Some people who believe in psychological models would say that, as the real cause of the problem is psychological, the use of medication to make a patient feel better is not treating the problem. According to the psychological model, after a patient has taken medications the cause of the problem is still there, therefore the patient is not treated.
There are two main types of social model of mental illness.

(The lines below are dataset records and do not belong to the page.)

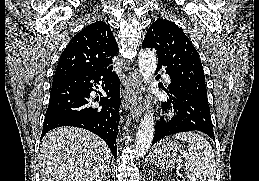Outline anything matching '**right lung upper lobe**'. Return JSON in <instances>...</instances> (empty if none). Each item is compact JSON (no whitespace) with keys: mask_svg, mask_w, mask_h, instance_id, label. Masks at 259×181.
I'll use <instances>...</instances> for the list:
<instances>
[{"mask_svg":"<svg viewBox=\"0 0 259 181\" xmlns=\"http://www.w3.org/2000/svg\"><path fill=\"white\" fill-rule=\"evenodd\" d=\"M118 51L110 27L103 21L94 22L70 40L60 56L53 82L80 72L107 67Z\"/></svg>","mask_w":259,"mask_h":181,"instance_id":"cb5924a9","label":"right lung upper lobe"}]
</instances>
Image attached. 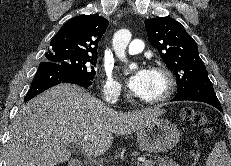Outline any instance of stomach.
<instances>
[{
  "label": "stomach",
  "instance_id": "1",
  "mask_svg": "<svg viewBox=\"0 0 231 166\" xmlns=\"http://www.w3.org/2000/svg\"><path fill=\"white\" fill-rule=\"evenodd\" d=\"M179 136L175 124L167 119L157 118L137 131V142L147 152L165 153L177 144Z\"/></svg>",
  "mask_w": 231,
  "mask_h": 166
}]
</instances>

The 'Theory of Labelling' states that behaviours disliked by society are labelled as symptoms of a psychiatric illness. This leads to the person thinking that they have a mental illness. It also leads to them losing status in society, for example by losing their job. People who use this theory would think that the use of medication is unnecessary, as the problem is society's definition of 'normal behaviour'.

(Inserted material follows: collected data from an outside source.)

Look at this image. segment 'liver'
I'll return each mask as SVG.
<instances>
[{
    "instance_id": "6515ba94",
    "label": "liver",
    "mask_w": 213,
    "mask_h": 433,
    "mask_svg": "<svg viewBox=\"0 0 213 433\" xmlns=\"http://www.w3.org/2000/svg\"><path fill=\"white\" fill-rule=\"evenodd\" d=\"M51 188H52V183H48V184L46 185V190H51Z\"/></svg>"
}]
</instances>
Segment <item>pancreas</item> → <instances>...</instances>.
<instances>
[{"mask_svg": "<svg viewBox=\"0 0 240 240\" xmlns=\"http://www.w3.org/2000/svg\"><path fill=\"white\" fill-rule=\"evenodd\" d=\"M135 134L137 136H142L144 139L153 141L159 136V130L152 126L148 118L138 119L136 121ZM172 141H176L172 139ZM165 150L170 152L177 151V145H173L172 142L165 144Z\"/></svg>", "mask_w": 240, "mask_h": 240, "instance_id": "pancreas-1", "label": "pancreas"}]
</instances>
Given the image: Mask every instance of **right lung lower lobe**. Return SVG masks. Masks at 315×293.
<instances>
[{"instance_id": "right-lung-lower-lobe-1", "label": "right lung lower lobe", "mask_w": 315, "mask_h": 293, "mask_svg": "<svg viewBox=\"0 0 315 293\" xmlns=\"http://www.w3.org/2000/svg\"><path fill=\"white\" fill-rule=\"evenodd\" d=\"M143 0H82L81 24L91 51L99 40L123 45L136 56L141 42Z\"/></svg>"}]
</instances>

Another theory is that social situations can lead to a mental illness. For instance poverty leads to situations that a person cannot control, which can lead the person to develop anxiety. It is difficult to test this theory, because most researchers use classification systems that depend on the job a person does, or (if they are not working) the job of the main earner in their family, or the last job that they did. If a person was in a well paid job and became mentally ill they would have to give up the job, and so would no longer be in the same social class. Again this theory would think that medication was not causing the problem, as the cause of the problem was the situation that the patient was placed in.
A social explanation of Anna's problems would say that she may have been labelled neurotic as a result of the stress that was placed on her by society. Social models are rarely used to treat patients though they are used in prevention of mental illness.
Doctors helping people with mental illness have models to guide them in both diagnosis and treatment. Most models of mental illnesses will nowadays acknowledge a combination of biological, psychological and social factors. Different models will, however, vary in which factors they rate as the most important. When advising a patient, a doctor tries to look at which intervention(s) are likely to work best for that particular patient, taking into account the patient's symptoms and circumstances.
Models are the basis of every scientific belief. As our understanding of the human mind is less complete than our understanding of the human heart our models of diseases of the human mind are less complete than our models of disease of the human heart. Some people with mental illness find that medications have turned their life around, others find that psychological treatments were the key to solving their problems.